This patch set fix two attr inactive problems:
Guo Xuenan (1): xfs: force shutdown xfs when xfs_attr_inactive fails
Zhang Yi (2): xfs: factor out __xfs_da3_node_read() xfs: atomic drop extent entries when inactiving attr
fs/xfs/libxfs/xfs_da_btree.c | 5 +-- fs/xfs/libxfs/xfs_da_btree.h | 15 ++++++-- fs/xfs/xfs_attr_inactive.c | 66 ++++++++++++++++++++++++++---------- 3 files changed, 65 insertions(+), 21 deletions(-)
From: Guo Xuenan guoxuenan@huawei.com
hulk inclusion category: bugfix bugzilla: https://gitee.com/openeuler/kernel/issues/I8RKY8 CVE: NA
--------------------------------
I observed the following evidence of a leak while xfs_inactive failed. Especially in Debug mode, when xfs_attr_inactive failed, current exception path handling rudely clear inode attr fork, and if the inode is recycled then assertion will accur, if not, which may also lead to memory leak.

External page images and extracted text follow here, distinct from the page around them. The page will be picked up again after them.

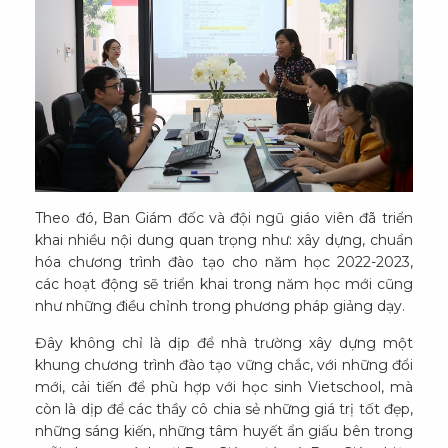
Theo đó, Ban Giám đốc và đội ngũ giáo viên đã triển
khai nhiều nội dung quan trọng như: xây dựng, chuẩn
hóa chương trình đào tạo cho năm học 2022-2023,
các hoạt động sẽ triển khai trong năm học mới cũng
như những điều chỉnh trong phương pháp giảng dạy.
Đây không chỉ là dịp để nhà trường xây dựng một
khung chương trình đào tạo vững chắc, với những đổi
mới, cải tiến để phù hợp với học sinh Vietschool, mà
còn là dịp để các thầy cô chia sẻ những giá trị tốt đẹp,
những sáng kiến, những tâm huyết ẩn giấu bên trong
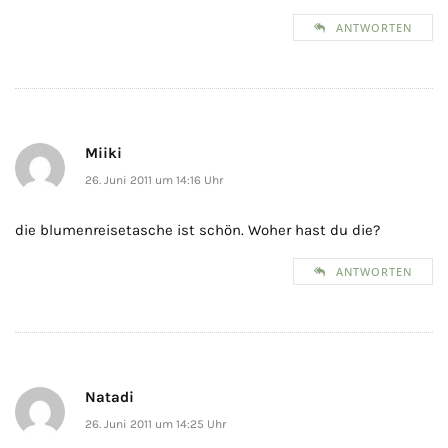
ANTWORTEN
Miiki
26. Juni 2011 um 14:16 Uhr
die blumenreisetasche ist schön. Woher hast du die?
ANTWORTEN
Natadi
26. Juni 2011 um 14:25 Uhr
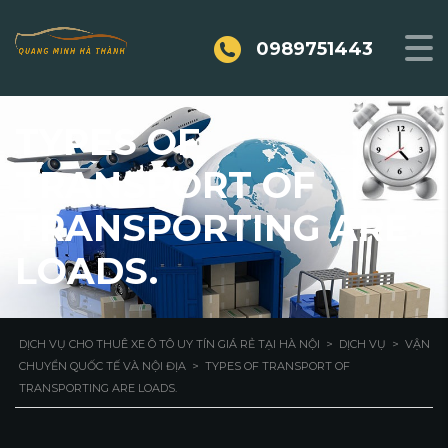
0989751443
TYPES OF
TRANSPORT OF
TRANSPORTING ARE
LOADS.
DỊCH VỤ CHO THUÊ XE Ô TÔ UY TÍN GIÁ RẺ TẠI HÀ NỘI
>
DỊCH VỤ
>
VẬN
CHUYỂN QUỐC TẾ VÀ NỘI ĐỊA
>
TYPES OF TRANSPORT OF
TRANSPORTING ARE LOADS.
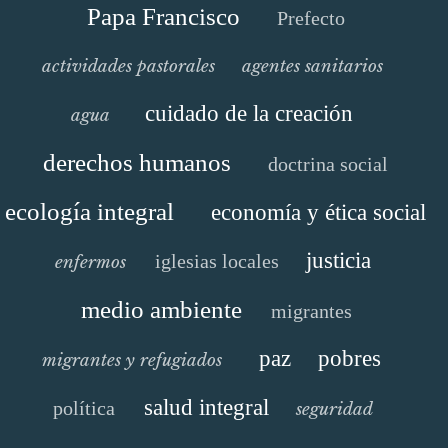
Papa Francisco
Prefecto
actividades pastorales
agentes sanitarios
cuidado de la creación
agua
derechos humanos
doctrina social
ecología integral
economía y ética social
justicia
iglesias locales
enfermos
medio ambiente
migrantes
paz
pobres
migrantes y refugiados
salud integral
política
seguridad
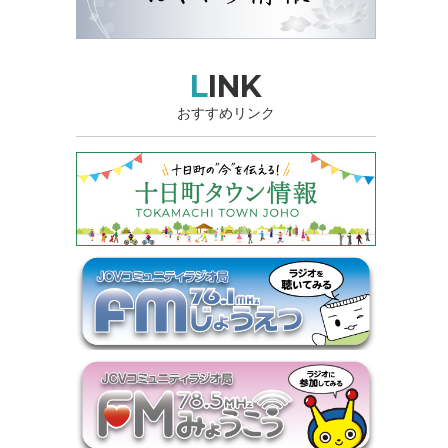
LINK
おすすめリンク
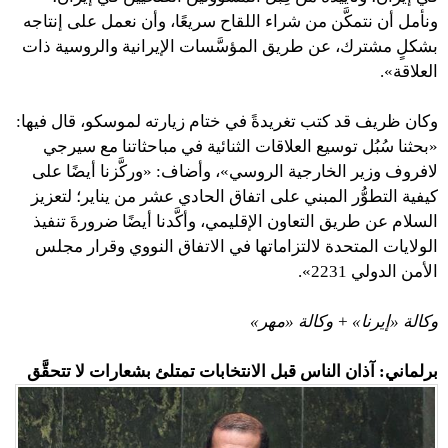
ونأمل أن نتمكَّن من شراء اللقاح سريعًا، وأن نعمل على إنتاجه
بشكلٍ مشترك، عن طريق المؤسَّسات الإيرانية والروسية ذات
العلاقة».
وكان ظريف قد كتب تغريدةً في ختام زيارته لموسكو، قال فيها:
«بحثنا سُبُل توسيع العلاقات الثنائية في مباحثاتنا مع سيرجي
لافروف وزير الخارجية الروسي»، وأضاف: «وركَّزنا أيضًا على
كيفية التطوُّر المبني على اتفاق الحادي عشر من يناير؛ لتعزيز
السلام عن طريق التعاون الإقليمي، وأكَّدنا أيضًا ضرورةَ تنفيذ
الولايات المتحدة لالتزاماتها في الاتفاق النووي وقرار مجلس
الأمن الدولي 2231».
وكالة «إيرنا» + وكالة «مهر»
برلماني: آذان الناس قبل الانتخابات تمتلئ بشعارات لا تتحقَّق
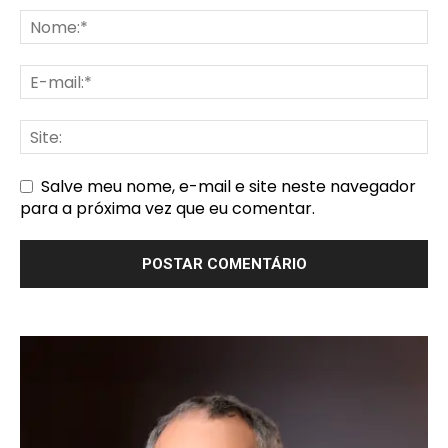
Salve meu nome, e-mail e site neste navegador
para a próxima vez que eu comentar.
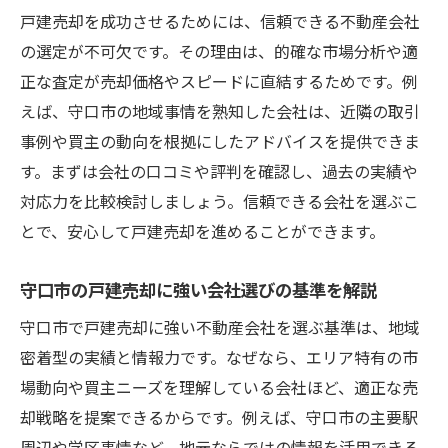
戸建売却を成功させるためには、信頼できる不動産会社
戸建売却を任せる不動産会社のチェックポ
の選定が不可欠です。その理由は、的確な市場分析や適
イント
正な査定が売却価格やスピードに直結するためです。例
戸建売却で後悔しないための守口市活用術
えば、守口市の地域事情を熟知した会社は、近隣の取引
守口市の地域特性を活かした戸建売却方法
事例や買主の動向を根拠にしたアドバイスを提供できま
戸建売却で知っておきたい守口市の活用ポ
す。まずは会社の口コミや評判を確認し、過去の実績や
イント
対応力を比較検討しましょう。信頼できる会社を選ぶこ
守口市で戸建売却を有利に進めるコツを紹
とで、安心して戸建売却を進めることができます。
介
守口市の戸建売却に強い会社選びの基準を解説
戸建売却に役立つ守口市の不動産会社活用
術
守口市で戸建売却に強い不動産会社を選ぶ基準は、地域
密着型の実績と情報力です。なぜなら、エリア特有の市
守口市の評判を活かした戸建売却成功法
場動向や買主ニーズを理解している会社ほど、適正な売
戸建売却で後悔しないための地元情報の使
却戦略を提案できるからです。例えば、守口市の主要駅
い方
周辺や学区事情など、地元ならではの情報を活用できる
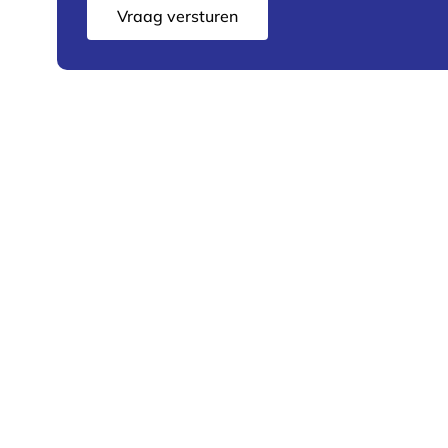
Vraag versturen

Since xfs_attr_inactive is supposed to clean up the attribute fork when the inode is being freed. While it removes the in-memory attribute fork even in the event of truncate attribute fork extents failure, then some attr data may left in memory and never be released. By avoiding blukstat ioctl concurrent access this inode, force shutdown xfs when this situation occurs.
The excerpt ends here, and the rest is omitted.